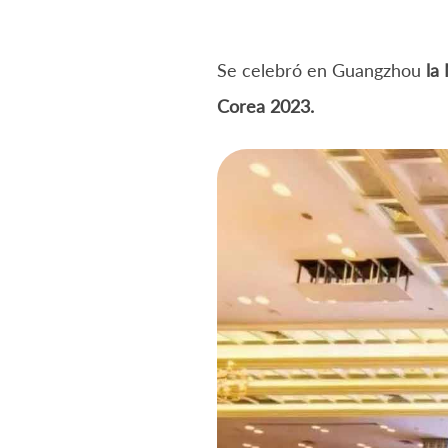
Se celebró en Guangzhou
la
Corea 2023.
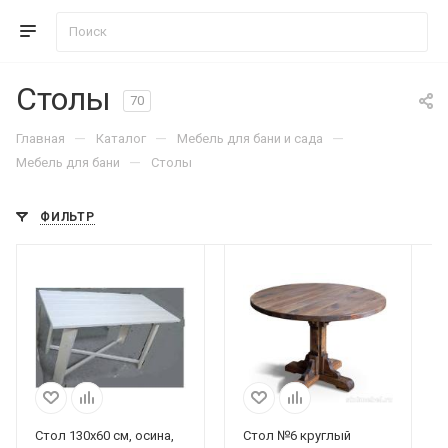
Столы
70
—
—
—
Главная
Каталог
Мебель для бани и сада
—
Мебель для бани
Столы
ФИЛЬТР
Стол 130х60 см, осина,
Стол №6 круглый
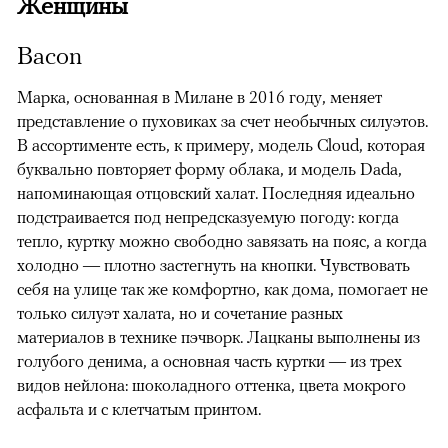
Женщины
Bacon
Марка, основанная в Милане в 2016 году, меняет
представление о пуховиках за счет необычных силуэтов.
В ассортименте есть, к примеру, модель Cloud, которая
буквально повторяет форму облака, и модель Dada,
напоминающая отцовский халат. Последняя идеально
подстраивается под непредсказуемую погоду: когда
тепло, куртку можно свободно завязать на пояс, а когда
холодно — плотно застегнуть на кнопки. Чувствовать
себя на улице так же комфортно, как дома, помогает не
только силуэт халата, но и сочетание разных
материалов в технике пэчворк. Лацканы выполнены из
голубого денима, а основная часть куртки — из трех
видов нейлона: шоколадного оттенка, цвета мокрого
асфальта и с клетчатым принтом.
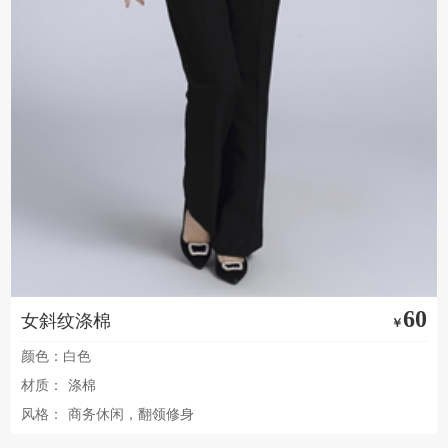
60
女斜纹涤棉
￥
颜色：白色
材质：
涤棉
风格：
商务休闲，翻领修身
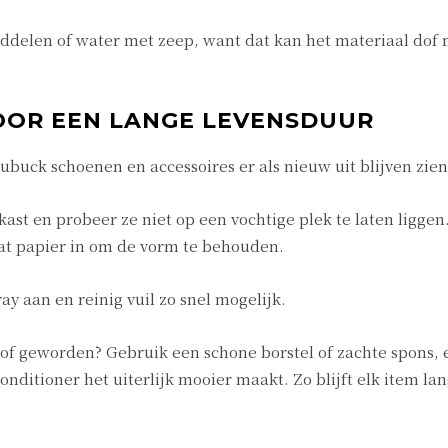
delen of water met zeep, want dat kan het materiaal dof
OOR EEN LANGE LEVENSDUUR
buck schoenen en accessoires er als nieuw uit blijven zien
st en probeer ze niet op een vochtige plek te laten liggen.
 wat papier in om de vorm te behouden.
 aan en reinig vuil zo snel mogelijk.
 dof geworden? Gebruik een schone borstel of zachte spons, e
nditioner het uiterlijk mooier maakt. Zo blijft elk item la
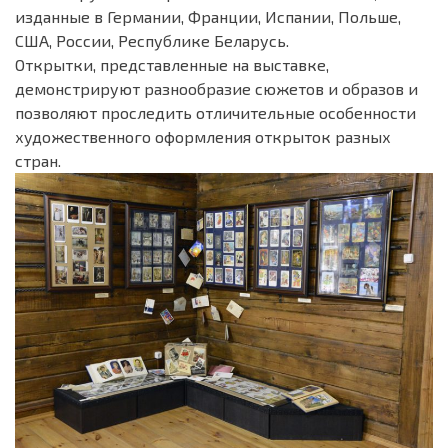
изданные в Германии, Франции, Испании, Польше,
США, России, Республике Беларусь.
Открытки, представленные на выставке,
демонстрируют разнообразие сюжетов и образов и
позволяют проследить отличительные особенности
художественного оформления открыток разных
стран.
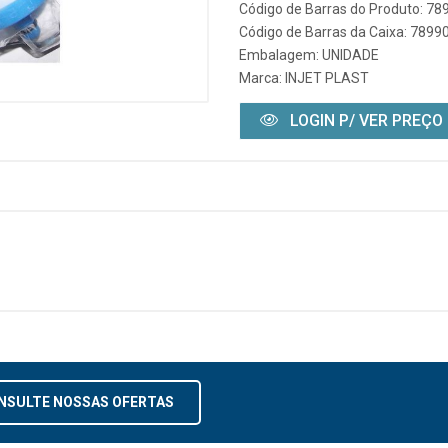
Código de Barras do Produto: 7
Código de Barras da Caixa: 789
Embalagem: UNIDADE
Marca:
INJET PLAST
LOGIN P/ VER PREÇO
NSULTE NOSSAS OFERTAS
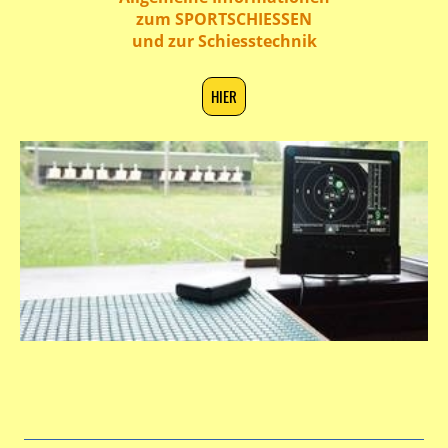
zum SPORTSCHIESSEN
und zur Schiesstechnik
HIER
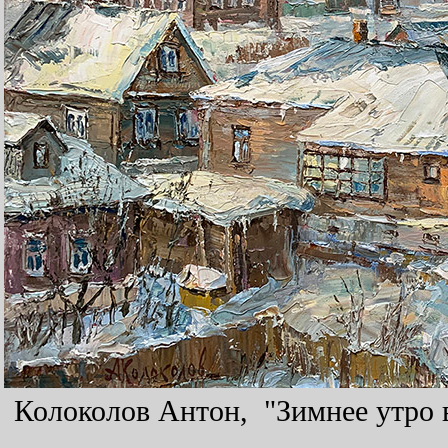
Колоколов Антон, "Зимнее утро в 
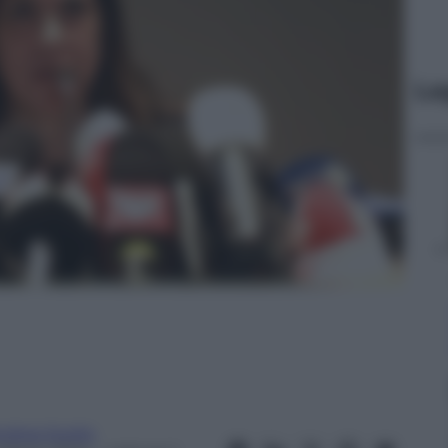
Le
ndrea Soglio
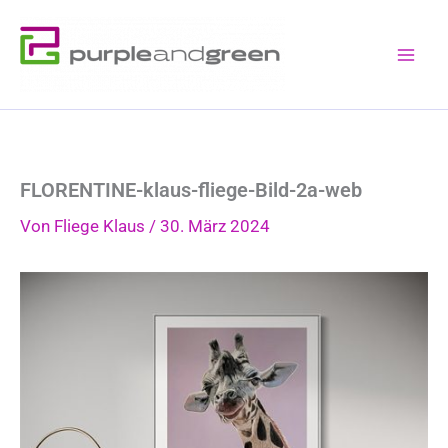
Zum
Inhalt
springen
FLORENTINE-klaus-fliege-Bild-2a-web
Von
Fliege Klaus
/
30. März 2024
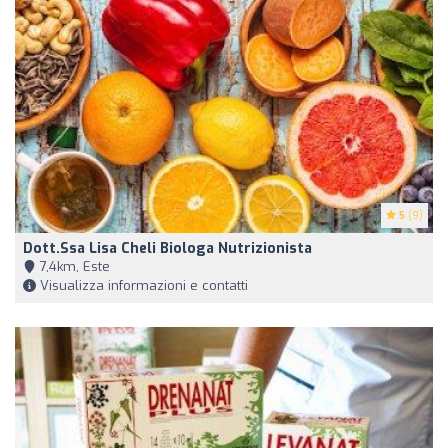
5
(9)
Dott.ssa Lisa Cheli Biologa Nutrizionista
7,4km, Este
Visualizza informazioni e contatti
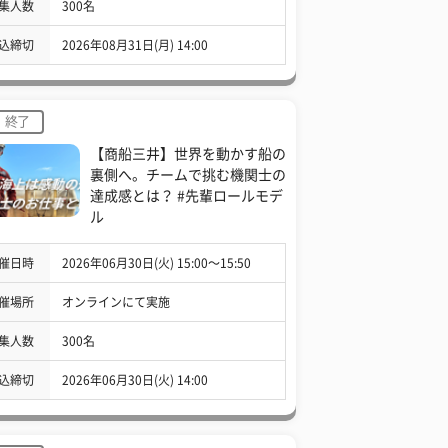
集人数
300名
込締切
2026年08月31日(月) 14:00
終了
【商船三井】世界を動かす船の
裏側へ。チームで挑む機関士の
達成感とは？ #先輩ロールモデ
ル
催日時
2026年06月30日(火) 15:00〜15:50
催場所
オンラインにて実施
集人数
300名
込締切
2026年06月30日(火) 14:00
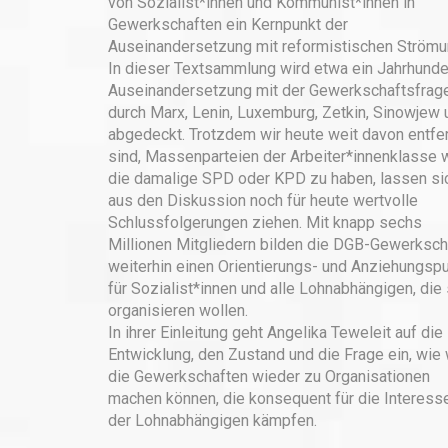
von Sozialist*innen und Kommunist*innen in
Gewerkschaften ein Kernpunkt der
Auseinandersetzung mit reformistischen Strömu
In dieser Textsammlung wird etwa ein Jahrhunde
Auseinandersetzung mit der Gewerkschaftsfrag
durch Marx, Lenin, Luxemburg, Zetkin, Sinowjew u
abgedeckt. Trotzdem wir heute weit davon entfe
sind, Massenparteien der Arbeiter*innenklasse 
die damalige SPD oder KPD zu haben, lassen si
aus den Diskussion noch für heute wertvolle
Schlussfolgerungen ziehen. Mit knapp sechs
Millionen Mitgliedern bilden die DGB-Gewerksch
weiterhin einen Orientierungs- und Anziehungsp
für Sozialist*innen und alle Lohnabhängigen, die 
organisieren wollen.
In ihrer Einleitung geht Angelika Teweleit auf die
Entwicklung, den Zustand und die Frage ein, wie 
die Gewerkschaften wieder zu Organisationen
machen können, die konsequent für die Interess
der Lohnabhängigen kämpfen.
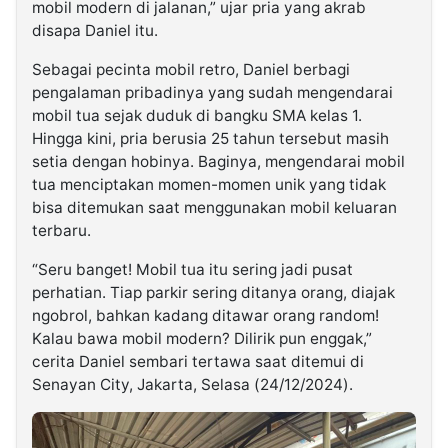
mobil modern di jalanan,” ujar pria yang akrab
disapa Daniel itu.
Sebagai pecinta mobil retro, Daniel berbagi
pengalaman pribadinya yang sudah mengendarai
mobil tua sejak duduk di bangku SMA kelas 1.
Hingga kini, pria berusia 25 tahun tersebut masih
setia dengan hobinya. Baginya, mengendarai mobil
tua menciptakan momen-momen unik yang tidak
bisa ditemukan saat menggunakan mobil keluaran
terbaru.
“Seru banget! Mobil tua itu sering jadi pusat
perhatian. Tiap parkir sering ditanya orang, diajak
ngobrol, bahkan kadang ditawar orang random!
Kalau bawa mobil modern? Dilirik pun enggak,”
cerita Daniel sembari tertawa saat ditemui di
Senayan City, Jakarta, Selasa (24/12/2024).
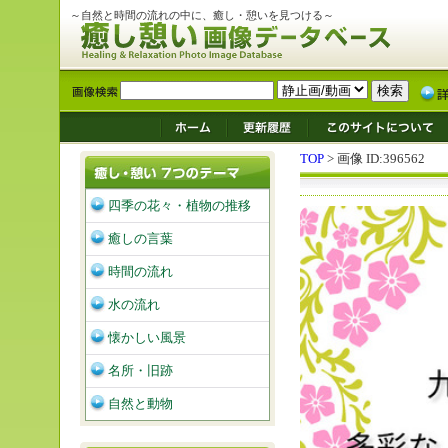
～自然と時間の流れの中に、癒し・憩いを見つける～
TOP
> 画像 ID:396562
四季の花々・植物の推移
癒しの言葉
時間の流れ
水の流れ
懐かしい風景
名所・旧跡
自然と動物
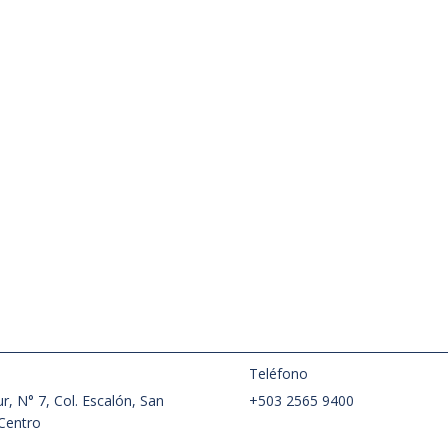
A DE CAPACITACIÓN PARA
S AUTORIDADES DE
NO
dor, 23 de septiembre de 2019
ran diferencia entre llevar la
r ético. No puedes ser ‘fake’
Debes tener coherencia entre lo
 y lo qué haces” puntualizó
rera, conferencista invitado en
a de Capacitación para
utoridades que realizó este
ibunal de Ética…
:
Teléfono
r, N° 7, Col. Escalón, San
+503 2565 9400
Centro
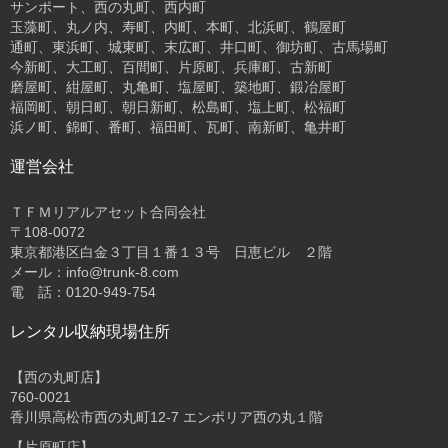
サンポート、西の丸町、西内町
玉藻町、丸ノ内、寿町、内町、本町、北浜町、鶴屋町
通町、東浜町、城東町、末広町、井口町、御坊町、古馬場町
今新町、大工町、百間町、片原町、兵庫町、古新町
磨屋町、紺屋町、丸亀町、塩屋町、築地町、鍛冶屋町
福岡町、朝日町、朝日新町、松島町、塩上町、松福町
浜ノ町、錦町、番町、福田町、瓦町、南新町、亀井町
運営会社
ＴＦＭリアルアセット合同会社
〒108-0072
東京都港区白金３丁目１番１３号 日恵ビル ２階
メール：info@trunk-8.com
電 話：0120-949-754
レンタル収納現場住所
【西の丸町店】
760-0021
香川県高松市西の丸町12-7 エンポリア西の丸１階
【片原町店】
# # #
WHAT THIS TASK INVOLVES: The expected output is the lines above from the one containing "NSULTE NOSSAS OFERTAS" to the one containing "durch Marx, Lenin, Luxemburg, Zetkin, Sinowjew", both ends included, reproduced exactly with every picture left out.

YOUR SOLUTION:
NSULTE NOSSAS OFERTAS
zum SPORTSCHIESSEN
und zur Schiesstechnik
HIER
Колоколов Антон, "Зимнее утро в 
Le
ndrea Soglio
Zum
Inhalt
springen
FLORENTINE-klaus-fliege-Bild-2a-web
Von
Fliege Klaus
/
30. März 2024
5
(9)
Dott.ssa Lisa Cheli Biologa Nutrizionista
7,4km, Este
Visualizza informazioni e contatti
集人数
300名
込締切
2026年08月31日(月) 14:00
終了
【商船三井】世界を動かす船の
裏側へ。チームで挑む機関士の
達成感とは？ #先輩ロールモデ
ル
催日時
2026年06月30日(火) 15:00〜15:50
催場所
オンラインにて実施
集人数
300名
込締切
2026年06月30日(火) 14:00
von Sozialist*innen und Kommunist*innen in
Gewerkschaften ein Kernpunkt der
Auseinandersetzung mit reformistischen Strömu
In dieser Textsammlung wird etwa ein Jahrhunde
Auseinandersetzung mit der Gewerkschaftsfrag
durch Marx, Lenin, Luxemburg, Zetkin, Sinowjew u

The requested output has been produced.